I’m sure you have noticed lots of media coverage and party conversations about how crazy busy the current real estate market has become. True — it is like someone turned on the light switch of buyer demand. I am frequently asked, “What happened? How did this take place so quickly and where are these buyers coming from?” There are several reasons for the sudden change.
Having been a full-time Realtor for more than 30 years, this is not the first time I have seen a downturn followed by a remarkable turnaround. Admittedly this one turned around more rapidly than most. One of the reasons is pent-up buyer demand. Homeowners move on average every 4.6 years. Many of these moves were postponed because of the market slowdown that began in 2008. Now the average homeowner has been in his or her home for more than nine years and wants to move. First-time buyers were squeezed out of the market in recent years because, in addition to the difficult economy, lenders tightened lending requirements and qualifications.
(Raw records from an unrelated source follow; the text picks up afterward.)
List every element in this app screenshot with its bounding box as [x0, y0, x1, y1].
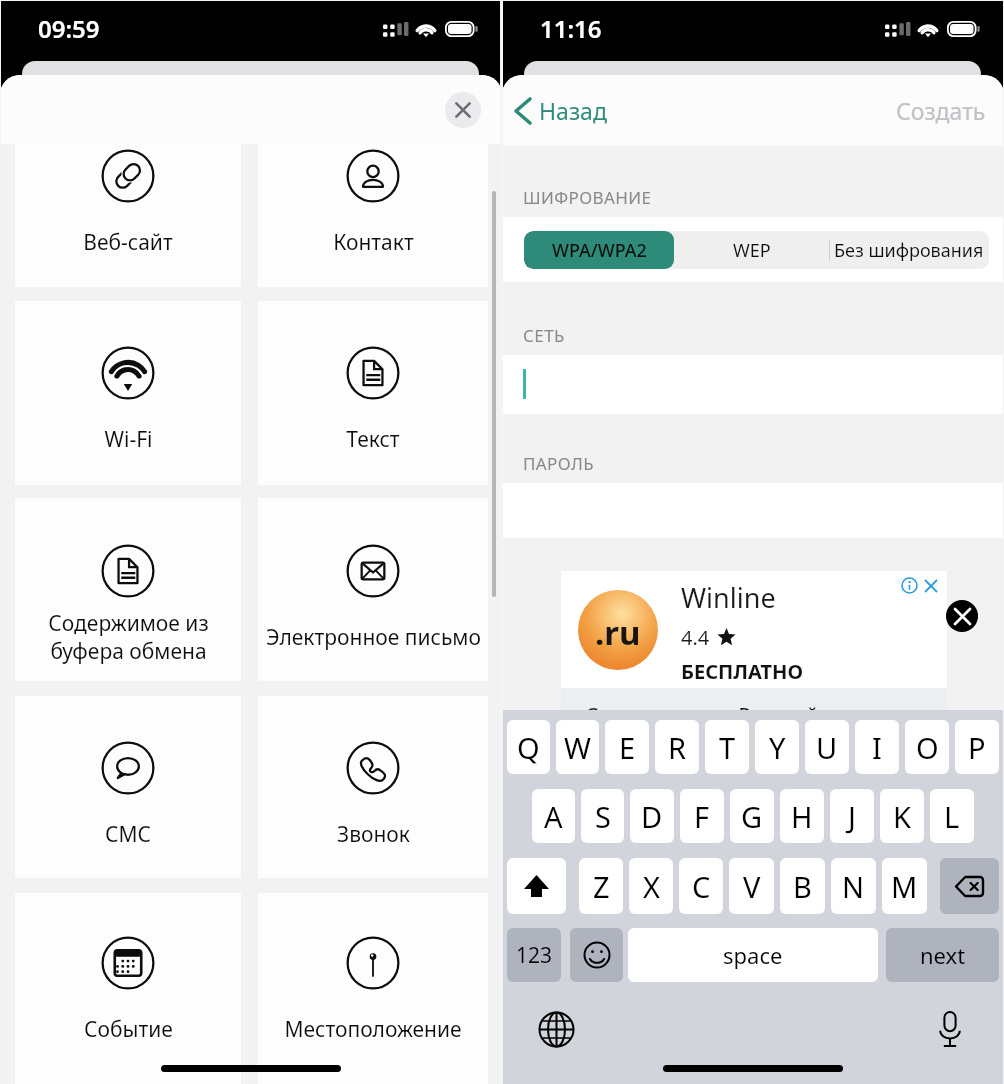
staticText: X: [643, 867, 660, 906]
staticText: B: [793, 867, 812, 906]
button[interactable]: Создать: [896, 95, 986, 126]
button[interactable]: next: [886, 928, 999, 982]
staticText: Q: [517, 728, 540, 767]
staticText: Контакт: [333, 228, 414, 257]
button[interactable]: F: [680, 789, 724, 843]
staticText: 09:59: [38, 12, 100, 45]
staticText: Z: [593, 867, 610, 906]
button[interactable]: H: [780, 789, 824, 843]
button[interactable]: Q: [507, 720, 550, 774]
staticText: Без шифрования: [834, 238, 984, 263]
button[interactable]: СМС: [15, 696, 241, 878]
button[interactable]: Местоположение: [258, 893, 488, 1084]
button[interactable]: Веб-сайт: [15, 144, 241, 287]
button[interactable]: WEP: [674, 231, 829, 269]
staticText: Содержимое Русский: [585, 702, 819, 710]
button[interactable]: C: [679, 858, 723, 914]
staticText: 4.4: [681, 624, 710, 651]
button[interactable]: Y: [755, 720, 799, 774]
button[interactable]: V: [729, 858, 774, 914]
staticText: D: [641, 797, 663, 836]
staticText: Текст: [346, 425, 400, 454]
button[interactable]: Закрыть рекламу: [946, 600, 978, 632]
staticText: P: [968, 728, 986, 767]
button[interactable]: Wi-Fi: [15, 301, 241, 485]
button[interactable]: B: [780, 858, 825, 914]
staticText: Электронное письмо: [266, 623, 481, 652]
staticText: .ru: [595, 610, 641, 655]
staticText: E: [619, 728, 636, 767]
button[interactable]: space: [628, 928, 878, 982]
staticText: СМС: [105, 820, 151, 849]
button[interactable]: J: [830, 789, 874, 843]
staticText: WEP: [733, 238, 771, 263]
staticText: 11:16: [540, 12, 602, 45]
staticText: O: [916, 728, 939, 767]
button[interactable]: W: [556, 720, 599, 774]
button[interactable]: Эмодзи: [570, 928, 623, 982]
button[interactable]: Сменить язык: [538, 1011, 575, 1048]
staticText: J: [848, 797, 856, 836]
button[interactable]: Звонок: [258, 696, 488, 878]
button[interactable]: Текст: [258, 301, 488, 485]
button[interactable]: U: [805, 720, 849, 774]
staticText: ПАРОЛЬ: [523, 452, 594, 475]
staticText: WPA/WPA2: [552, 238, 647, 263]
staticText: U: [816, 728, 838, 767]
button[interactable]: Событие: [15, 893, 241, 1084]
staticText: L: [944, 797, 960, 836]
button[interactable]: Shift: [507, 858, 566, 914]
button[interactable]: E: [605, 720, 649, 774]
staticText: Y: [769, 728, 786, 767]
staticText: W: [564, 728, 591, 767]
button[interactable]: Удалить: [940, 858, 999, 914]
button[interactable]: S: [581, 789, 624, 843]
button[interactable]: Диктовка: [936, 1010, 964, 1050]
button[interactable]: R: [655, 720, 699, 774]
button[interactable]: Z: [579, 858, 623, 914]
button[interactable]: X: [629, 858, 673, 914]
button[interactable]: M: [882, 858, 927, 914]
button[interactable]: 123: [507, 928, 561, 982]
button[interactable]: T: [705, 720, 749, 774]
staticText: Winline: [681, 579, 776, 616]
staticText: S: [595, 797, 611, 836]
button[interactable]: Закрыть: [445, 92, 481, 128]
staticText: Местоположение: [284, 1015, 462, 1044]
staticText: next: [920, 940, 966, 970]
staticText: A: [544, 797, 563, 836]
staticText: V: [743, 867, 761, 906]
button[interactable]: D: [630, 789, 674, 843]
button[interactable]: Назад: [514, 95, 607, 126]
staticText: F: [694, 797, 710, 836]
staticText: space: [723, 940, 783, 970]
staticText: C: [692, 867, 711, 906]
staticText: ШИФРОВАНИЕ: [523, 186, 652, 209]
staticText: СЕТЬ: [523, 324, 565, 347]
staticText: Wi-Fi: [104, 425, 153, 454]
button[interactable]: WPA/WPA2: [524, 231, 674, 269]
button[interactable]: Контакт: [258, 144, 488, 287]
button[interactable]: P: [955, 720, 999, 774]
staticText: R: [668, 728, 687, 767]
staticText: T: [719, 728, 736, 767]
staticText: I: [872, 728, 882, 767]
staticText: K: [893, 797, 911, 836]
button[interactable]: N: [831, 858, 876, 914]
button[interactable]: G: [730, 789, 774, 843]
button[interactable]: Без шифрования: [829, 231, 989, 269]
button[interactable]: K: [880, 789, 924, 843]
staticText: M: [891, 867, 918, 906]
button[interactable]: A: [532, 789, 575, 843]
staticText: Содержимое из буфера обмена: [48, 609, 209, 665]
button[interactable]: I: [855, 720, 899, 774]
button[interactable]: L: [930, 789, 974, 843]
staticText: 123: [516, 941, 553, 970]
button[interactable]: Электронное письмо: [258, 498, 488, 681]
staticText: Веб-сайт: [83, 228, 173, 257]
button[interactable]: O: [905, 720, 949, 774]
staticText: Звонок: [337, 820, 410, 849]
staticText: Событие: [84, 1015, 173, 1044]
button[interactable]: Содержимое из буфера обмена: [15, 498, 241, 681]
staticText: N: [842, 867, 865, 906]
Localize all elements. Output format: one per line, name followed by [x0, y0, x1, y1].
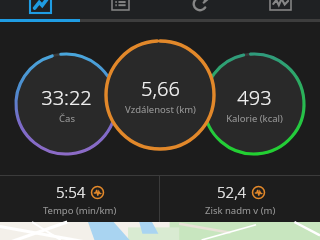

There was a lack of confidence in the market during the downturn. However once some buyers began buying, others felt home purchases were safe again and jumped in. With prices climbing and interest rates still at all-time lows, buyers feel this is the time to buy. The market has become super busy seemingly overnight.
The law of supply and demand is also a factor in real estate’s rebound. In addition to low resale inventory, there is an extraordinary lack of new construction. Housing building starts were put on hold when the economy slowed down. In a normal year there are about 1.3 million new homes built each year in the United States. When the economy slowed down, it dropped drastically to 550,000 home starts in 2008, 2009, and 2010. In 2011 home starts began to rise, and we are now at 625,000 – still well below what is needed to cover even the demand for newly established households.
What else is driving the market demand now? Well, there is a lot of money around that is looking for a place to park. We all know banks are paying virtually no interest on deposits, and people remain wary of the stock market. As a result, we are seeing lots of money being invested in real estate. San Francisco real estate in particular has proven to be a good investment over the long run. There is even an increase of foreign money coming here to invest, and some properties are being bought site unseen.
Hill & Co. recently produced a couple of interesting graphs showing San Francisco home values over the years. In 1993 the average single family home was priced at $323,112 and on the market for 73 days. At the height of the market in 2007, the average price was $1,204,167, and the average home was on the market for 41 days. During the recent downturn, our low was in 2011. The average price was $948,399, on the market for 63 days. Today the average home is priced at $1,222,028 on the market for 40 days. Stats are similar for condominiums. Put simply, the losses caused by the downturn have been erased.
So, buyers, get a professional Realtor to work with you to help you find a property and present a winning offer in this competitive marketplace. Sellers, we are above the high market pricing of 2007, so now is an excellent time to put your home on the market if you are considering doing so.